Blunkett’s proposed mandatory passport will just be the key to the database in the same way as the ID card. To stop this intrusion, we need to kill the cards, the database and the laws that enact the whole sorry scheme.
April 28th, 2009 at 10:47 pm
However, it matters very little anyway. The big brother state is driven by the database, not the cards themselves - the front end we have to present to agents of the state is almost immaterial. If I have to have a passport (when I haven’t left he country for twenty years) under such a scheme then there’s just as much of a chance that one day we will be forced to carry them.
But it’s the database behind them that’s the sinister bit.
April 29th, 2009 at 11:57 am
This story (regarding the Great Bandwagon-Jumper, as a friend of mine referred to him) has been widely reported as David Blunkett doing a big U-turn on identity cards.
Unfortunately, all Blunkett seems to be proposing is that a mandatory small plastic card, keyed to a large, intrusive biometric database, be replaced with a mandatory small cardboard booklet, keyed to a large, intrusive biometric database.
The card (whatever form it takes) is irrelevant - as others have pointed out, it’s the database that’s the really nasty bit.
April 29th, 2009 at 12:05 pm
Will any database be secure from the CIA, whatever has replaced the KGB, and the wealthy states that underwrite much of the world’s violence? Will they not have access to the technology to produce fake documents, which within a few years will anyway probably be being produced by smart kids in their own bedrooms? None of this is about security - it is about control. Security will occur naturally in a benign state characterised by liberty, equity and justice. Perhaps it is time to attempt to realise this age-old English ideal, and to stop beating dissenters on our capital’s street in front of the world’s press.
April 29th, 2009 at 7:12 pm
I am an ex labour supporter I fell out with labour because of the lies which led up to the Iraq war and because of their relentless assault on our civil liberties. I urge people to think very carefully since they are obsessed with collecting data about us and this,biometric passports, is just another manifestation of that creed. Beware, this political leopard will not change its red spots, if re-elected they will bring ID cards and the rest of the intrusive data base State back with avengance.

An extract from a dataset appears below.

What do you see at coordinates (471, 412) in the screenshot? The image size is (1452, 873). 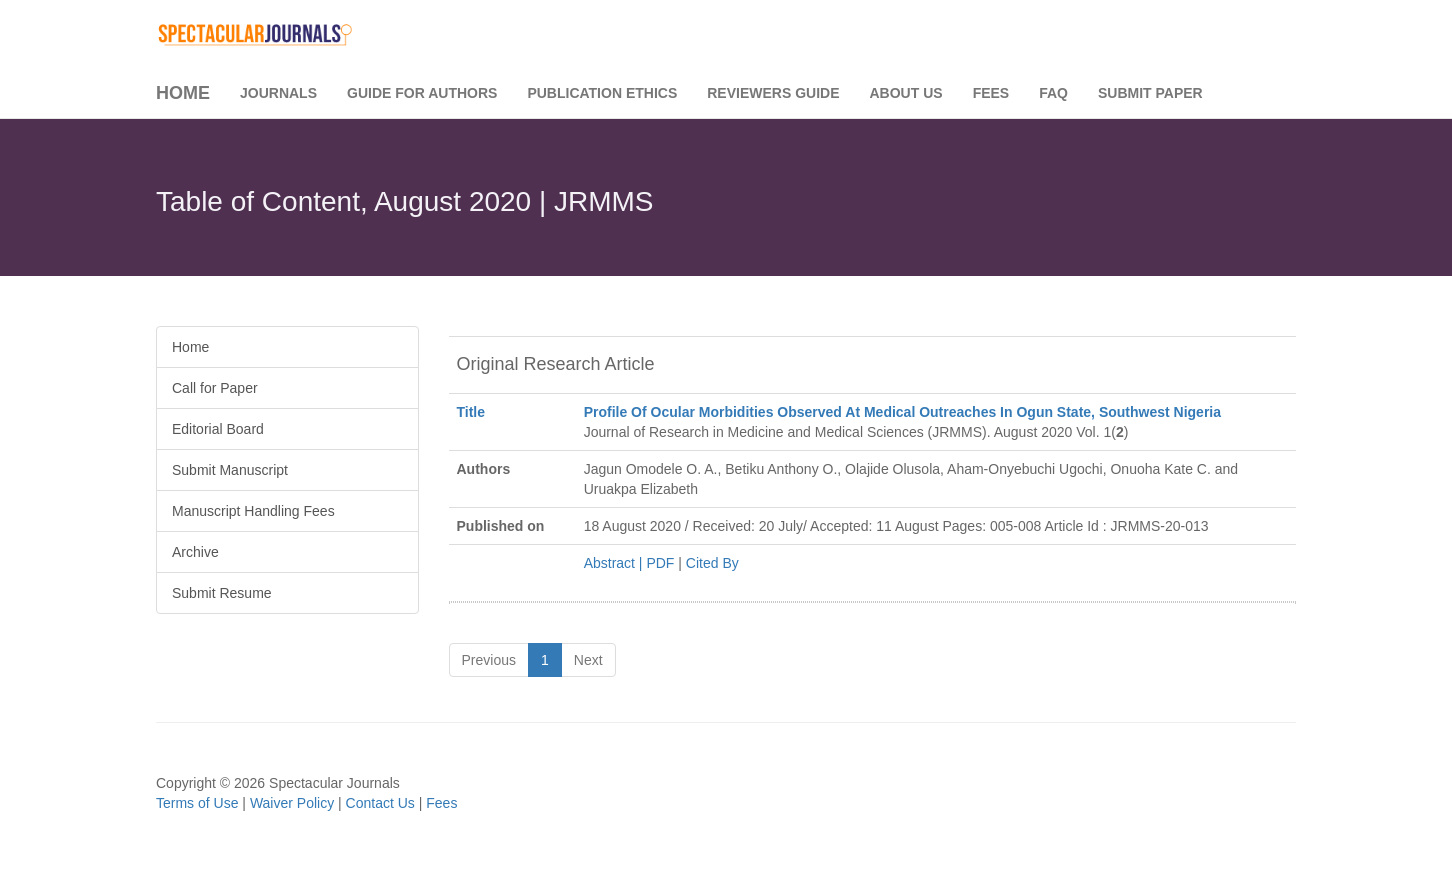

April 29th, 2009 at 8:02 pm
I can’t help wonder if this was an option considered at the beginning.
Prepare the ground and introduce the database with passports (by lying about the need for them) and then, if ID Cards can’t be forced through abandon them whilst keeping the database.
We must not be distracted by this - the database is the problem, and what they want, the ID Cards are just the public face of it.
May 31st, 2009 at 4:01 pm
Blunketts comments are paving the way for the next step of the ID card scheme. The card has always been a diversion for the implementation of full biometric passport and biometric data base. Sadly, the political parties that claim to oppose the ID card scheme happily vote for the biometric passport component here and in the EU (look at the LibDems voting record in EU).
Those of us opposing this scheme in its entirety must now focus our attentions on the biometric passport. As long as this part of the ID card scheme survives, so does the ID card.